Canadian left-wing magazine

Canadian Dimension (CD) is a Canadian political magazine established in 1963 and based in Winnipeg, Manitoba. The publication is known for its left-wing orientation, including viewpoints associated with social democracy and libertarian socialism. In 2019, Canadian Dimension transitioned to a digital-only format.

==History==
Canadian Dimension was established in 1963 by Cy Gonick, an economist and political activist. In 1975, editorial responsibilities shifted to a collective structure. During its print run, which lasted over five decades, the magazine was overseen by a group of writers and activists from various Canadian cities, with Gonick continuing to serve as coordinating editor and publisher.

In 2019, the magazine appointed Harrison Samphir as editor-in-chief. Samphir had previously held roles as web editor and associate publisher. That same year, the magazine ceased print publication and transitioned to a digital-only format.

Throughout its history, Canadian Dimension has published commentary and analysis on political, economic, and social issues.
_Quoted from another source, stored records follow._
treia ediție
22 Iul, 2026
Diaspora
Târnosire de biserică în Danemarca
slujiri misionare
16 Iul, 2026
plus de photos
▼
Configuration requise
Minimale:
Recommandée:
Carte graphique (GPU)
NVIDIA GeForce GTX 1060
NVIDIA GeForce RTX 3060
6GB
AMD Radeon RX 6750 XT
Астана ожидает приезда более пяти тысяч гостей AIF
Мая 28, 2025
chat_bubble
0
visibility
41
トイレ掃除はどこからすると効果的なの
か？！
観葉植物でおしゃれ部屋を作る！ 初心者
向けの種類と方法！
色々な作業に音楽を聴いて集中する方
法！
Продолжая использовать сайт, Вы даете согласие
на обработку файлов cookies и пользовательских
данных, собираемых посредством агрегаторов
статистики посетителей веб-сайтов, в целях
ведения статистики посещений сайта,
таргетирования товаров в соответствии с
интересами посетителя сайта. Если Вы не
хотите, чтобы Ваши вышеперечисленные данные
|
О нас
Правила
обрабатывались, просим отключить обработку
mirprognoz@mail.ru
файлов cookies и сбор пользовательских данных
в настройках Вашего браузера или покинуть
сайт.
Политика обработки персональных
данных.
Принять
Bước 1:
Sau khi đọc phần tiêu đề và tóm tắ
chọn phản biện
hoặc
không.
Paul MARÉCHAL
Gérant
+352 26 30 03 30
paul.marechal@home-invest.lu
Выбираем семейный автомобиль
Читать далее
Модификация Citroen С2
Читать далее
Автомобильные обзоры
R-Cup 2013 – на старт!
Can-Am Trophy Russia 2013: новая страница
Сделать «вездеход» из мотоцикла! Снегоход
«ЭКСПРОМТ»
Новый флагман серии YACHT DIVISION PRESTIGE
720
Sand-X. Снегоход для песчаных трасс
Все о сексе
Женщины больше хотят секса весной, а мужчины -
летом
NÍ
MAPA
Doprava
It has also included reviews of books and films, and contributions have reflected a range of left-leaning perspectives.

Over the years, Canadian Dimension has featured contributions from a range of academics, writers, and activists associated with left-wing political thought. Early contributors included Charles Taylor, George Grant, Gad Horowitz, C. B. Macpherson, Kari Levitt, John Warnock, James Laxer, Leo Panitch and Reg Whitaker.

In later years, contributors have included Bryan Palmer, Sam Gindin, Jim Silver, Pam Palmater, Andrea Levy, Rinaldo Walcott, David Moscrop, Peter Kulchyski, Paul Robinson, Yves Engler, Joel Kovel, Boris Kagarlitsky, and Ian Angus. The magazine has aimed to present diverse perspectives within the broader framework of leftist and socialist discourse.

Canadian Dimension has maintained a socialist orientation since its founding. Its early issues focused primarily on economic and political topics and did not regularly address subjects such as feminism, environmentalism, human rights, or LGBTQ+ issues. By the 1980s, the magazine began to include more frequent coverage of these areas.

In subsequent years, the publication adopted a thematic approach to its issues, with each edition often dedicated to a specific topic. Past themes have included urban development, Indigenous issues, arts and culture, food systems, pensions, gender and sexuality, historical events, immigration, the criminal justice system, labor conditions, media criticism, resource extraction, feminism, local activism, student movements, and environmental topics such as climate change and degrowth.